### Task goal
Your reply should hold every record exactly as given, with no pictures in it.

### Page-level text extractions
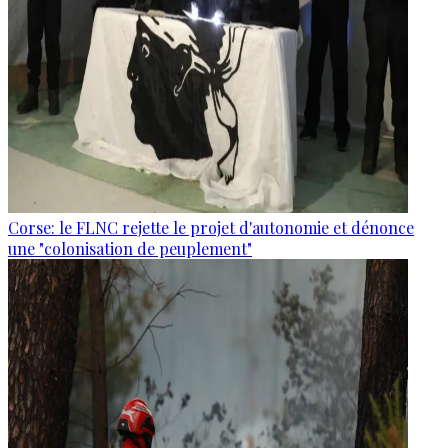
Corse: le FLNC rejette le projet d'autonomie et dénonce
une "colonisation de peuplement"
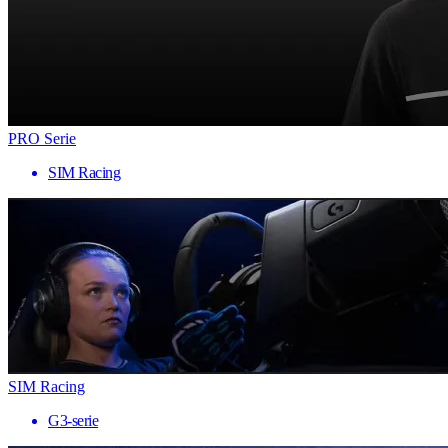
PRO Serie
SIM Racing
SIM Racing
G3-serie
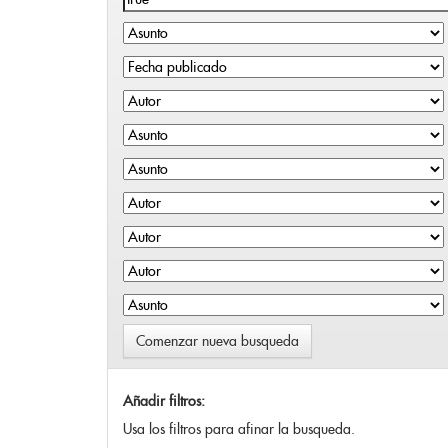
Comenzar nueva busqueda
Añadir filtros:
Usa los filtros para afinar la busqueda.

### Output for this task
Corse: le FLNC rejette le projet d'autonomie et dénonce
une "colonisation de peuplement"
PRO Serie
SIM Racing
SIM Racing
G3-serie
Comenzar nueva busqueda
Añadir filtros:
Usa los filtros para afinar la busqueda.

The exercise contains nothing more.